_Exercise goal_. Copying task for the records below: reproduce each one exactly and drop the pictures.

(Stored items from a collection)
====
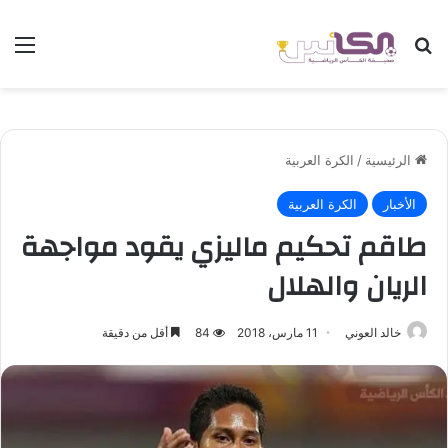
بحث عن
الق
الرئيسية
/
الكرة العربية
الأخبار
الكرة العربية
طاقم تحكيم ماليزي يقود مواجهة
الريان والهلال
خالد العوني
11 مارس، 2018
84
أقل من دقيقة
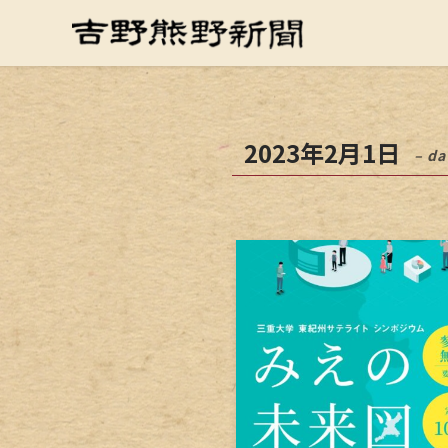
2023年2月1日
– da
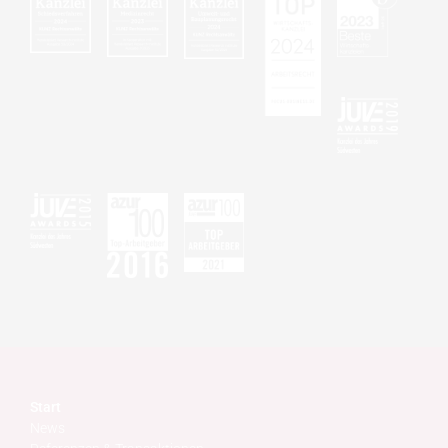
Start
News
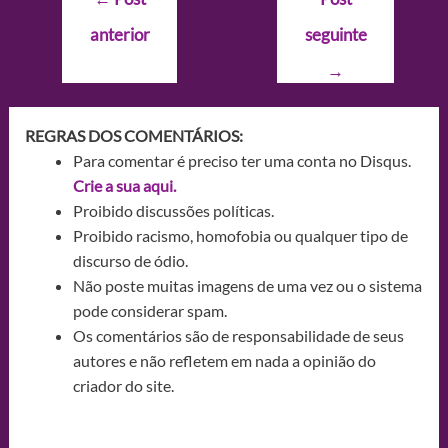
de
anterior
seguinte
Post
→
REGRAS DOS COMENTÁRIOS:
Para comentar é preciso ter uma conta no Disqus.
Crie a sua aqui.
Proibido discussões políticas.
Proibido racismo, homofobia ou qualquer tipo de
discurso de ódio.
Não poste muitas imagens de uma vez ou o sistema
pode considerar spam.
Os comentários são de responsabilidade de seus
autores e não refletem em nada a opinião do
criador do site.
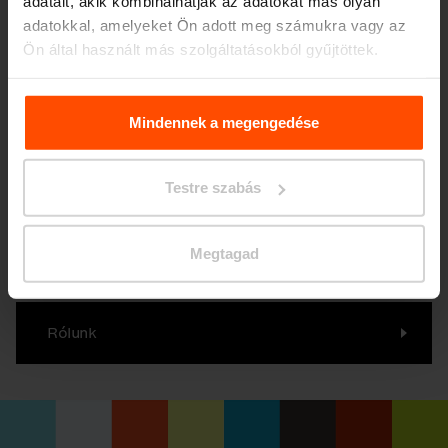
adatait, akik kombinálhatják az adatokat más olyan
köszönhetően jobb
adatokkal, amelyeket Ön adott meg számukra vagy az
Ön által használt más szolgáltatásokból gyűjtöttek.
életünk lehet
a városokban
További információért kérjük, látogasson el a
Principles
Relating to the Processing. Personal Data
.
Mindennek a megengedése
Korábban a lehető legrövidebb útvonalat kerestük,
Testre szabás
mostanában egyre több időt töltünk a szabadban.
A közterekkel együttváltozunk mi is. Büszkék vagyunk
arra, hogy pont ezeken a helyeken jelenhetnek meg
a bútoraink, így kellemesebbé tehetjük az emberek életét
Megtagad
világszerte.
Rólunk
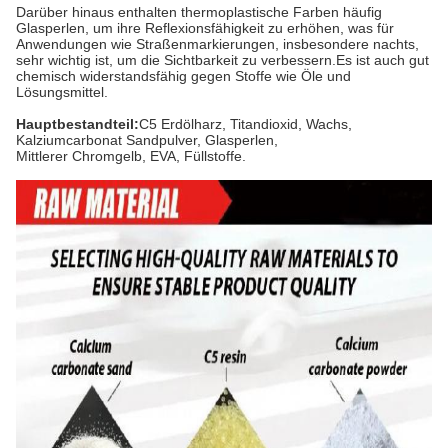
Darüber hinaus enthalten thermoplastische Farben häufig
Glasperlen, um ihre Reflexionsfähigkeit zu erhöhen, was für
Anwendungen wie Straßenmarkierungen, insbesondere nachts,
sehr wichtig ist, um die Sichtbarkeit zu verbessern.Es ist auch gut
chemisch widerstandsfähig gegen Stoffe wie Öle und
Lösungsmittel.
Hauptbestandteil:
C5 Erdölharz, Titandioxid, Wachs,
Kalziumcarbonat Sandpulver, Glasperlen,
Mittlerer Chromgelb, EVA, Füllstoffe.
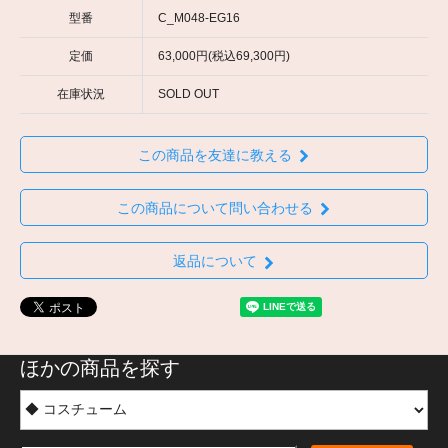
型番
C_M048-EG16
定価
63,000円(税込69,300円)
在庫状況
SOLD OUT
この商品を友達に教える
この商品について問い合わせる
返品について
ほかの商品を探す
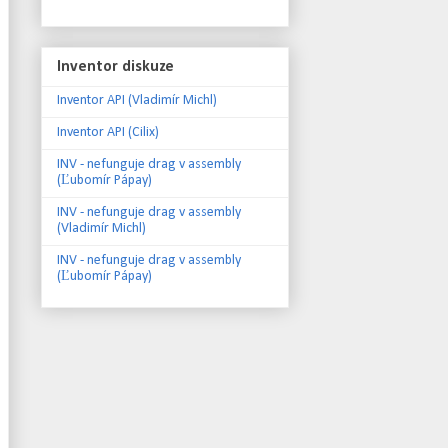
Inventor diskuze
Inventor API (Vladimír Michl)
Inventor API (Cilix)
INV - nefunguje drag v assembly
(Ľubomír Pápay)
INV - nefunguje drag v assembly
(Vladimír Michl)
INV - nefunguje drag v assembly
(Ľubomír Pápay)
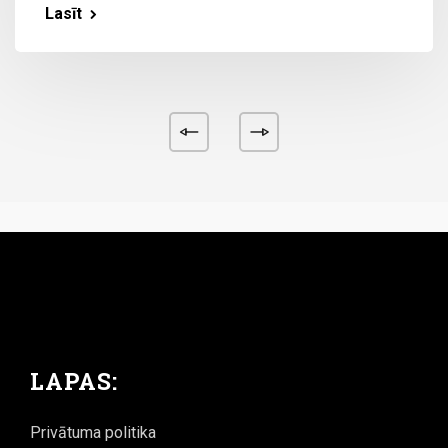
Lasīt
LAPAS:
Privātuma politika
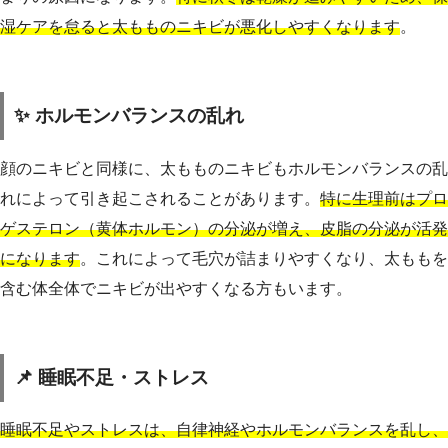
湿ケアを怠ると太もものニキビが悪化しやすくなります
。
✨ ホルモンバランスの乱れ
顔のニキビと同様に、太もものニキビもホルモンバランスの乱
れによって引き起こされることがあります。
特に生理前はプロ
ゲステロン（黄体ホルモン）の分泌が増え、皮脂の分泌が活発
になります
。これによって毛穴が詰まりやすくなり、太ももを
含む体全体でニキビが出やすくなる方もいます。
📌 睡眠不足・ストレス
睡眠不足やストレスは、自律神経やホルモンバランスを乱し、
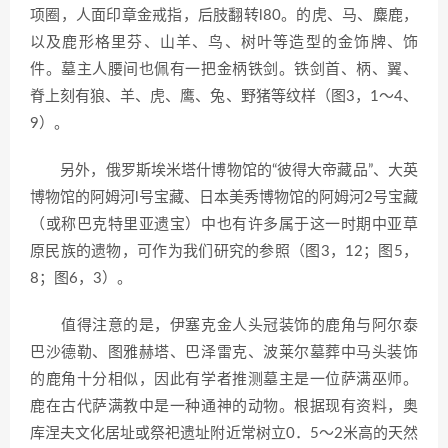
项圈，人面印章金戒指，后肢翻转l80。的虎、马、麋鹿，
以及鹿形格里芬、山羊、鸟、树叶等造型的金饰牌、饰
件。墓主人腰间也佩有一把金柄铁剑。铁剑首、柄、翼、
脊上刻有狼、羊、虎、鹰、兔、野猪等纹样（图3，1～4、
9）。
另外，俄罗斯埃米塔什博物馆的“彼得大帝藏品”、大英
博物馆的阿姆河l号宝藏、日本美秀博物馆的阿姆河2号宝藏
（或称巴克特里亚遗宝）中也有许多属于这一时期中亚草
原民族的遗物，可作为我们研究的参照（图3，12；图5，
8；图6，3）。
值得注意的是，伊塞克金人头冠装饰的鹿角与阿尔泰
巴沙德勒、图雅赫塔、巴泽雷克、波莱尔墓葬中马头装饰
的鹿角十分相似，因此有学者推测墓主是一位萨满巫师。
鹿在古代萨满教中是一种通神的动物。根据现有资料，奥
库涅夫文化居址或祭祀遗址附近常树立0．5～2米高的天然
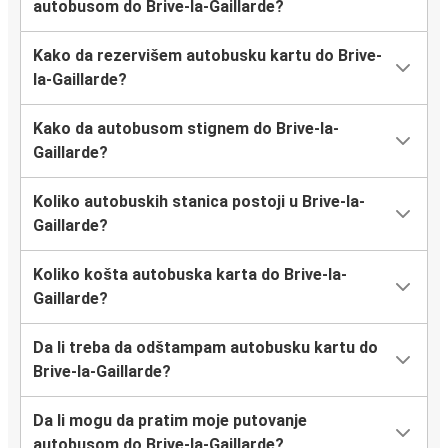
autobusom do Brive-la-Gaillarde?
Kako da rezervišem autobusku kartu do Brive-
la-Gaillarde?
Kako da autobusom stignem do Brive-la-
Gaillarde?
Koliko autobuskih stanica postoji u Brive-la-
Gaillarde?
Koliko košta autobuska karta do Brive-la-
Gaillarde?
Da li treba da odštampam autobusku kartu do
Brive-la-Gaillarde?
Da li mogu da pratim moje putovanje
autobusom do Brive-la-Gaillarde?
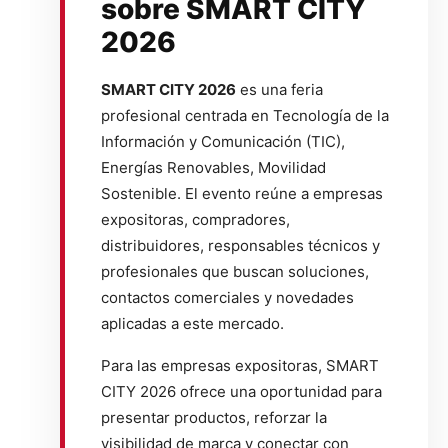
sobre SMART CITY
2026
SMART CITY 2026
es una feria
profesional centrada en Tecnología de la
Información y Comunicación (TIC),
Energías Renovables, Movilidad
Sostenible. El evento reúne a empresas
expositoras, compradores,
distribuidores, responsables técnicos y
profesionales que buscan soluciones,
contactos comerciales y novedades
aplicadas a este mercado.
Para las empresas expositoras, SMART
CITY 2026 ofrece una oportunidad para
presentar productos, reforzar la
visibilidad de marca y conectar con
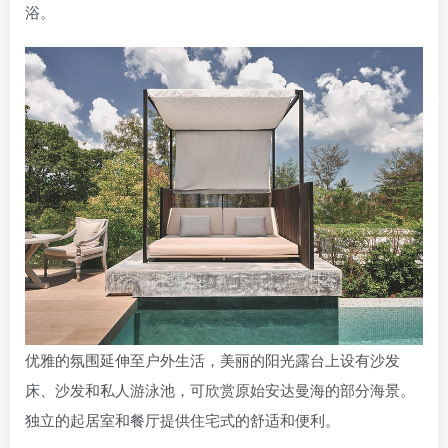
浴。
优雅的氛围延伸至户外生活，美丽的阳光露台上设有沙发
床、沙发和私人游泳池，可欣赏原始安达曼海的部分海景。
独立的起居室和餐厅提供住宅式的舒适和便利。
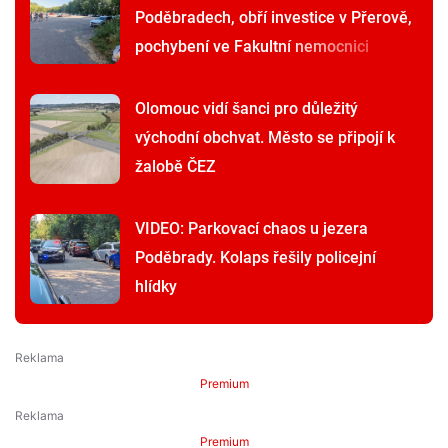
Poděbradech, obří investice v Přerově,
pochybení ve Fakultní nemocnici
Olomouc vidí šanci pro důležitý
východní obchvat. Město se připojí k
žalobě ČEZ
VIDEO: Parkovací chaos u jezera
Poděbrady. Kolaps řešily policejní
hlídky
Premium
Premium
====
_Solution for this task_.
بحث عن
الق
الرئيسية
/
الكرة العربية
الأخبار
الكرة العربية
طاقم تحكيم ماليزي يقود مواجهة
الريان والهلال
خالد العوني
11 مارس، 2018
84
أقل من دقيقة
2023年2月1日
– da
Start
News
de
anterior
seguinte
Post
→
REGRAS DOS COMENTÁRIOS:
Para comentar é preciso ter uma conta no Disqus.
Crie a sua aqui.
Proibido discussões políticas.
Proibido racismo, homofobia ou qualquer tipo de
discurso de ódio.
Não poste muitas imagens de uma vez ou o sistema
pode considerar spam.
Os comentários são de responsabilidade de seus
autores e não refletem em nada a opinião do
criador do site.
adatait, akik kombinálhatják az adatokat más olyan
köszönhetően jobb
adatokkal, amelyeket Ön adott meg számukra vagy az
Ön által használt más szolgáltatásokból gyűjtöttek.
életünk lehet
a városokban
További információért kérjük, látogasson el a
Principles
Relating to the Processing. Personal Data
.
Mindennek a megengedése
Korábban a lehető legrövidebb útvonalat kerestük,
Testre szabás
mostanában egyre több időt töltünk a szabadban.
A közterekkel együttváltozunk mi is. Büszkék vagyunk
arra, hogy pont ezeken a helyeken jelenhetnek meg
a bútoraink, így kellemesebbé tehetjük az emberek életét
Megtagad
világszerte.
Rólunk
Darüber hinaus enthalten thermoplastische Farben häufig
Glasperlen, um ihre Reflexionsfähigkeit zu erhöhen, was für
Anwendungen wie Straßenmarkierungen, insbesondere nachts,
sehr wichtig ist, um die Sichtbarkeit zu verbessern.Es ist auch gut
chemisch widerstandsfähig gegen Stoffe wie Öle und
Lösungsmittel.
Hauptbestandteil:
C5 Erdölharz, Titandioxid, Wachs,
Kalziumcarbonat Sandpulver, Glasperlen,
Mittlerer Chromgelb, EVA, Füllstoffe.
型番
C_M048-EG16
定価
63,000円(税込69,300円)
在庫状況
SOLD OUT
この商品を友達に教える
この商品について問い合わせる
返品について
ほかの商品を探す
Inventor diskuze
Inventor API (Vladimír Michl)
Inventor API (Cilix)
INV - nefunguje drag v assembly
(Ľubomír Pápay)
INV - nefunguje drag v assembly
(Vladimír Michl)
INV - nefunguje drag v assembly
(Ľubomír Pápay)
Lasīt
LAPAS:
Privātuma politika
湿ケアを怠ると太もものニキビが悪化しやすくなります
。
✨ ホルモンバランスの乱れ
顔のニキビと同様に、太もものニキビもホルモンバランスの乱
れによって引き起こされることがあります。
特に生理前はプロ
ゲステロン（黄体ホルモン）の分泌が増え、皮脂の分泌が活発
になります
。これによって毛穴が詰まりやすくなり、太ももを
含む体全体でニキビが出やすくなる方もいます。
📌 睡眠不足・ストレス
睡眠不足やストレスは、自律神経やホルモンバランスを乱し、
项圈，人面印章金戒指，后肢翻转l80。的虎、马、麋鹿，
以及鹿形格里芬、山羊、鸟、树叶等造型的金饰牌、饰
件。墓主人腰间也佩有一把金柄铁剑。铁剑首、柄、翼、
脊上刻有狼、羊、虎、鹰、兔、野猪等纹样（图3，1～4、
9）。
另外，俄罗斯埃米塔什博物馆的“彼得大帝藏品”、大英
博物馆的阿姆河l号宝藏、日本美秀博物馆的阿姆河2号宝藏
（或称巴克特里亚遗宝）中也有许多属于这一时期中亚草
原民族的遗物，可作为我们研究的参照（图3，12；图5，
8；图6，3）。
值得注意的是，伊塞克金人头冠装饰的鹿角与阿尔泰
巴沙德勒、图雅赫塔、巴泽雷克、波莱尔墓葬中马头装饰
的鹿角十分相似，因此有学者推测墓主是一位萨满巫师。
鹿在古代萨满教中是一种通神的动物。根据现有资料，奥
库涅夫文化居址或祭祀遗址附近常树立0．5～2米高的天然
autobusom do Brive-la-Gaillarde?
Kako da rezervišem autobusku kartu do Brive-
la-Gaillarde?
Kako da autobusom stignem do Brive-la-
Gaillarde?
Koliko autobuskih stanica postoji u Brive-la-
Gaillarde?
Koliko košta autobuska karta do Brive-la-
Gaillarde?
Da li treba da odštampam autobusku kartu do
Brive-la-Gaillarde?
Da li mogu da pratim moje putovanje
autobusom do Brive-la-Gaillarde?
sobre SMART CITY
2026
SMART CITY 2026
es una feria
profesional centrada en Tecnología de la
Información y Comunicación (TIC),
Energías Renovables, Movilidad
Sostenible. El evento reúne a empresas
expositoras, compradores,
distribuidores, responsables técnicos y
profesionales que buscan soluciones,
contactos comerciales y novedades
aplicadas a este mercado.
Para las empresas expositoras, SMART
CITY 2026 ofrece una oportunidad para
presentar productos, reforzar la
visibilidad de marca y conectar con
浴。
优雅的氛围延伸至户外生活，美丽的阳光露台上设有沙发
床、沙发和私人游泳池，可欣赏原始安达曼海的部分海景。
独立的起居室和餐厅提供住宅式的舒适和便利。
Poděbradech, obří investice v Přerově,
pochybení ve Fakultní nemocnici
Olomouc vidí šanci pro důležitý
východní obchvat. Město se připojí k
žalobě ČEZ
VIDEO: Parkovací chaos u jezera
Poděbrady. Kolaps řešily policejní
hlídky
Premium
Premium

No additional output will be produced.